PHP Search in nodes escaping special characters

Author Message

Damien MARTIN

Tuesday 01 February 2011 1:26:55 am

Hi there,

I want to do a search using PHP in a tree.

So I use :

$entreprises = eZContentObjectTreeNode::subTreeByNodeID(
    array(
        'ClassFilterType' => 'include',
        'ClassFilterArray' => array('etablissement'),
        'AttributeFilter' => $criteres,
        'SortBy' => array('name', true)
    ),
    2283
);

and where

$criteres[] = array('etablissement/ville', 'like', "*$commune*");

It works very well but I have a problem with accents.
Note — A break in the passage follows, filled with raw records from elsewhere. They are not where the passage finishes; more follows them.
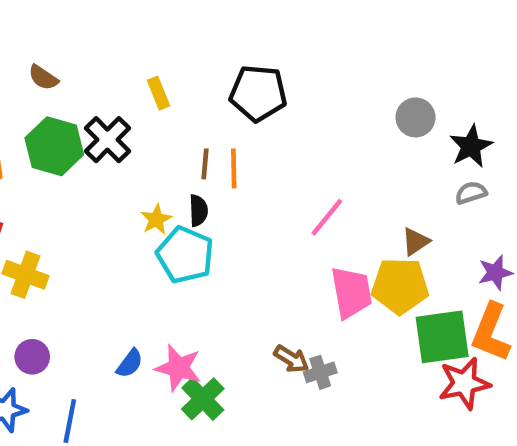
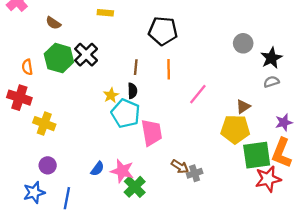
yellow rectangle: (158, 93) -> (105, 13), moved, turned -63
orange line: (234, 168) -> (169, 69), moved
pink trapezoid: (351, 293) -> (152, 133), moved

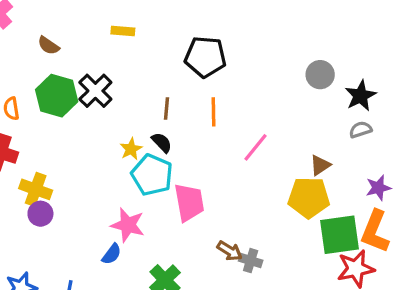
black semicircle: (132, 91) -> (162, 143), turned -42
purple circle: (48, 165) -> (40, 214), moved
pink star: (122, 171) -> (128, 225), moved
gray cross: (195, 173) -> (251, 261), turned 35

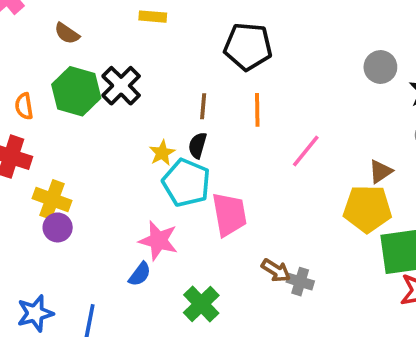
black semicircle: (162, 143) -> (198, 145), turned -120

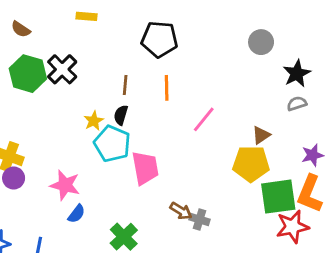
gray circle: (380, 67) -> (261, 42), moved
pink star: (158, 241) -> (65, 185), moved

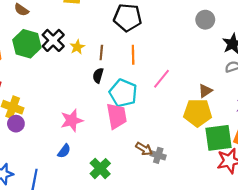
yellow star: (94, 121) -> (77, 47), moved
cyan pentagon: (112, 144) -> (123, 93), moved
pink star: (65, 185) -> (72, 120), moved, turned -30

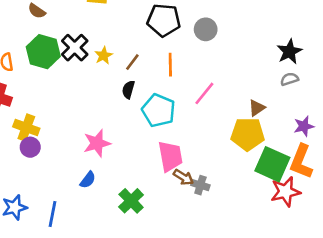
gray circle: (205, 20) -> (206, 29), moved
brown line: (101, 53) -> (132, 62), turned 32
pink trapezoid: (117, 116) -> (170, 156), moved
green square: (218, 138) -> (272, 164), turned 32

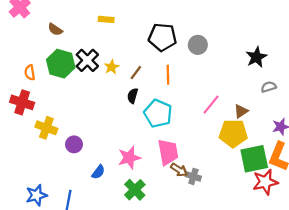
black star: (289, 52) -> (256, 57), moved
pink line: (204, 93) -> (211, 105), moved
pink star: (97, 143) -> (129, 158), moved
purple circle: (30, 147) -> (74, 144), moved
green square: (272, 164) -> (254, 159), turned -36

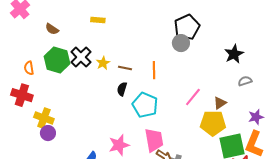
black pentagon: (162, 37) -> (187, 27), moved, turned -30
brown line: (136, 73) -> (125, 68), turned 64
purple circle: (74, 144) -> (48, 133), moved

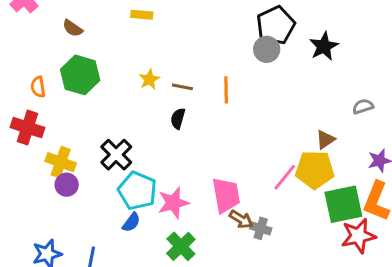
black star: (234, 54) -> (324, 46), moved
black cross: (81, 57) -> (116, 155), moved
pink line: (193, 97) -> (285, 177), moved
cyan pentagon: (145, 105) -> (137, 191), moved

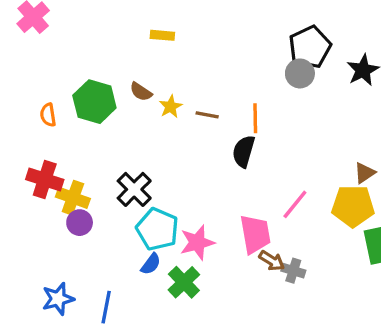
brown semicircle: (73, 28) -> (141, 92), moved
black semicircle: (178, 119) -> (244, 151), moved, size x1.4
red cross: (27, 128) -> (45, 180), moved
pink line: (285, 177) -> (295, 204), moved
green cross: (181, 246) -> (184, 282), moved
When I'm looking for "Chateau-Thierry" I can't find "Château-Thierry".

But when I search in the back office, I find the same results while typing "chateau" or "château". So I suppose There is something I can do.

But what ?

Could you help me with this ?

Adrien LOCHON

Tuesday 01 February 2011 6:05:16 am

Hi,

I would have used a ID for that. Instead of using a filter on a name, with spaces, accents and things like that, a ID is much better for accuracy.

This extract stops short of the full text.